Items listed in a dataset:
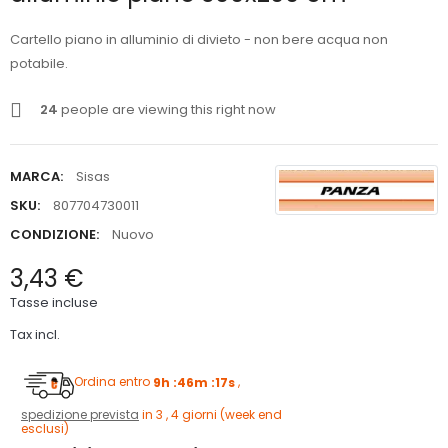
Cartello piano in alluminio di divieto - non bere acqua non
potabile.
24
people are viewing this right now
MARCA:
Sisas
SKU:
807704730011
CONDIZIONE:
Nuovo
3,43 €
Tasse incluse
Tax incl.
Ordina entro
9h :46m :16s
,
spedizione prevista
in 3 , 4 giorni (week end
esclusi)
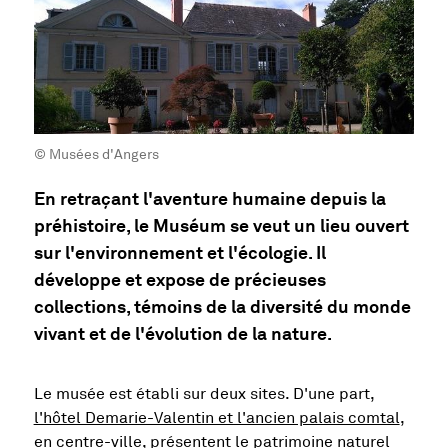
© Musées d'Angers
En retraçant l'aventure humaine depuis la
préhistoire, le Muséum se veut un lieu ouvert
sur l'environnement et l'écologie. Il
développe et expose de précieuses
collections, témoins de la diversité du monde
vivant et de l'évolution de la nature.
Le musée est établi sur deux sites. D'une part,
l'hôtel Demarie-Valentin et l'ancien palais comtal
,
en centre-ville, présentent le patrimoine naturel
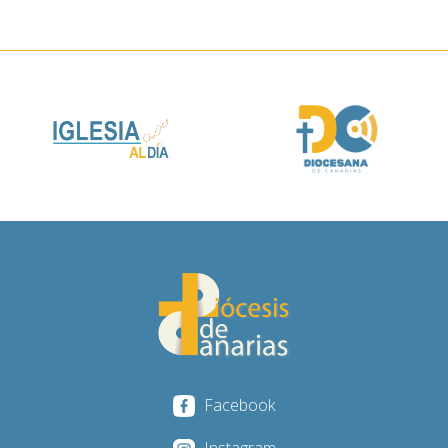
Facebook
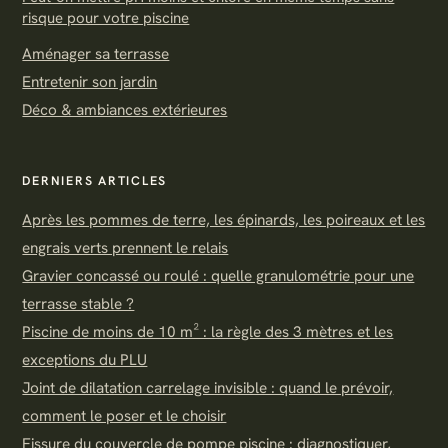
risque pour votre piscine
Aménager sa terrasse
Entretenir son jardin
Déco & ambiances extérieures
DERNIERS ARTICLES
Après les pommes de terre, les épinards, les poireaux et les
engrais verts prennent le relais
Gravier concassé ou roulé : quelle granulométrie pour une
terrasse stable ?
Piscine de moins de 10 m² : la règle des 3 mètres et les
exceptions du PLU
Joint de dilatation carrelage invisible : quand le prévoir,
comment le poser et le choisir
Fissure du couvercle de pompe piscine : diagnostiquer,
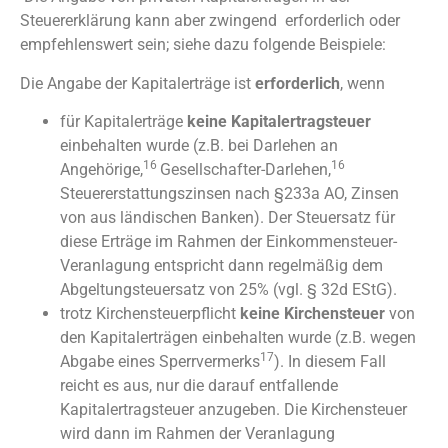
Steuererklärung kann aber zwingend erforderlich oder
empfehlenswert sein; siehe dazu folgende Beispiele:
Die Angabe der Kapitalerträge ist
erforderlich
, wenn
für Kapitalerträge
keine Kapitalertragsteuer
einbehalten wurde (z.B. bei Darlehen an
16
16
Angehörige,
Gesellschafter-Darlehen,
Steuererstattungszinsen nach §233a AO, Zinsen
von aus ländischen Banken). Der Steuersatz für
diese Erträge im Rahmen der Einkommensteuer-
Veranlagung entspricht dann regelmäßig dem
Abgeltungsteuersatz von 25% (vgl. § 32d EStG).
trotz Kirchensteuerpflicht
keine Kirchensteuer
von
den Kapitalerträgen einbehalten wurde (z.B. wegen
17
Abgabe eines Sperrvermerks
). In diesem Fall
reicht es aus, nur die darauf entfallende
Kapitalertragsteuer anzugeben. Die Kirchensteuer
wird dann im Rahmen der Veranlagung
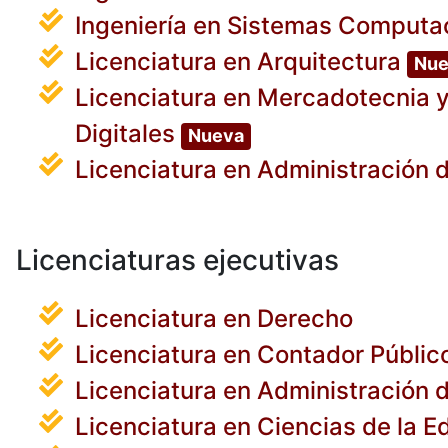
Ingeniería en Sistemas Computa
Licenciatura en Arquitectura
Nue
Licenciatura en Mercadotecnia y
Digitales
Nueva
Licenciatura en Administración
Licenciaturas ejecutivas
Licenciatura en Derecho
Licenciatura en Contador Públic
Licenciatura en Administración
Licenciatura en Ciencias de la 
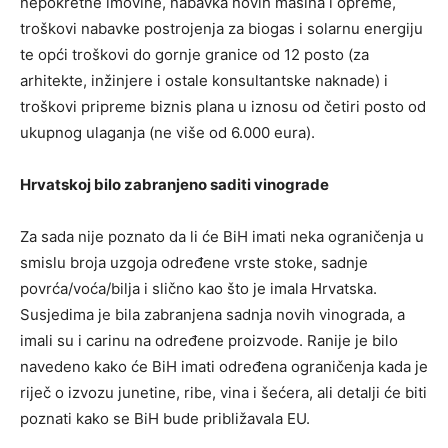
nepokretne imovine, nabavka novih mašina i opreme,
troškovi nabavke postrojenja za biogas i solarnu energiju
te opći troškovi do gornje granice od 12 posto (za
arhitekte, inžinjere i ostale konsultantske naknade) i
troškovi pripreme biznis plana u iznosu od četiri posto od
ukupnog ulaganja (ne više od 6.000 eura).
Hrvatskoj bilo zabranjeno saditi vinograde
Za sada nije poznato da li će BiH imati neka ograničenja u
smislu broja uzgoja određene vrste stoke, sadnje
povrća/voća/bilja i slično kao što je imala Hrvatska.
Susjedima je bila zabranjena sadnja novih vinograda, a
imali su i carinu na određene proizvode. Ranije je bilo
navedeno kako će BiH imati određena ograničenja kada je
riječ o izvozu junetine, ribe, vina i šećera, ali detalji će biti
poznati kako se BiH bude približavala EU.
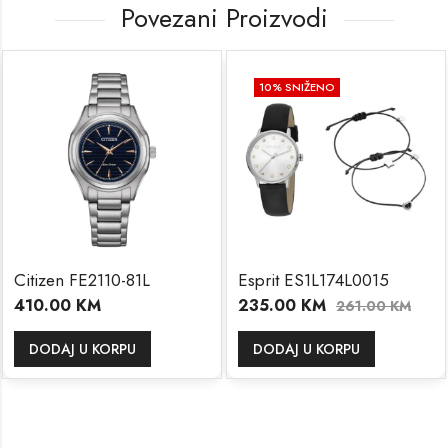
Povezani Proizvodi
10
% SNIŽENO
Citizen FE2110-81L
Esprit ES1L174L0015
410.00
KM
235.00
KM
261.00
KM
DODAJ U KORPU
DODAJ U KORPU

(Activity): Write the records out again verbatim and omit the pictures they contain.

(Response to this exercise):
Cartello piano in alluminio di divieto - non bere acqua non
potabile.
24
people are viewing this right now
MARCA:
Sisas
SKU:
807704730011
CONDIZIONE:
Nuovo
3,43 €
Tasse incluse
Tax incl.
Ordina entro
9h :46m :16s
,
spedizione prevista
in 3 , 4 giorni (week end
esclusi)
© Musées d'Angers
En retraçant l'aventure humaine depuis la
préhistoire, le Muséum se veut un lieu ouvert
sur l'environnement et l'écologie. Il
développe et expose de précieuses
collections, témoins de la diversité du monde
vivant et de l'évolution de la nature.
Le musée est établi sur deux sites. D'une part,
l'hôtel Demarie-Valentin et l'ancien palais comtal
,
en centre-ville, présentent le patrimoine naturel
Facebook
risque pour votre piscine
Aménager sa terrasse
Entretenir son jardin
Déco & ambiances extérieures
DERNIERS ARTICLES
Après les pommes de terre, les épinards, les poireaux et les
engrais verts prennent le relais
Gravier concassé ou roulé : quelle granulométrie pour une
terrasse stable ?
Piscine de moins de 10 m² : la règle des 3 mètres et les
exceptions du PLU
Joint de dilatation carrelage invisible : quand le prévoir,
comment le poser et le choisir
Fissure du couvercle de pompe piscine : diagnostiquer,
Steuererklärung kann aber zwingend erforderlich oder
empfehlenswert sein; siehe dazu folgende Beispiele:
Die Angabe der Kapitalerträge ist
erforderlich
, wenn
für Kapitalerträge
keine Kapitalertragsteuer
einbehalten wurde (z.B. bei Darlehen an
16
16
Angehörige,
Gesellschafter-Darlehen,
Steuererstattungszinsen nach §233a AO, Zinsen
von aus ländischen Banken). Der Steuersatz für
diese Erträge im Rahmen der Einkommensteuer-
Veranlagung entspricht dann regelmäßig dem
Abgeltungsteuersatz von 25% (vgl. § 32d EStG).
trotz Kirchensteuerpflicht
keine Kirchensteuer
von
den Kapitalerträgen einbehalten wurde (z.B. wegen
17
Abgabe eines Sperrvermerks
). In diesem Fall
reicht es aus, nur die darauf entfallende
Kapitalertragsteuer anzugeben. Die Kirchensteuer
wird dann im Rahmen der Veranlagung
Ingeniería en Sistemas Computa
Licenciatura en Arquitectura
Nue
Licenciatura en Mercadotecnia y
Digitales
Nueva
Licenciatura en Administración
Licenciaturas ejecutivas
Licenciatura en Derecho
Licenciatura en Contador Públic
Licenciatura en Administración
Licenciatura en Ciencias de la 
nepokretne imovine, nabavka novih mašina i opreme,
troškovi nabavke postrojenja za biogas i solarnu energiju
te opći troškovi do gornje granice od 12 posto (za
arhitekte, inžinjere i ostale konsultantske naknade) i
troškovi pripreme biznis plana u iznosu od četiri posto od
ukupnog ulaganja (ne više od 6.000 eura).
Hrvatskoj bilo zabranjeno saditi vinograde
Za sada nije poznato da li će BiH imati neka ograničenja u
smislu broja uzgoja određene vrste stoke, sadnje
povrća/voća/bilja i slično kao što je imala Hrvatska.
Susjedima je bila zabranjena sadnja novih vinograda, a
imali su i carinu na određene proizvode. Ranije je bilo
navedeno kako će BiH imati određena ograničenja kada je
riječ o izvozu junetine, ribe, vina i šećera, ali detalji će biti
poznati kako se BiH bude približavala EU.
Povezani Proizvodi
10
% SNIŽENO
Citizen FE2110-81L
Esprit ES1L174L0015
410.00
KM
235.00
KM
261.00
KM
DODAJ U KORPU
DODAJ U KORPU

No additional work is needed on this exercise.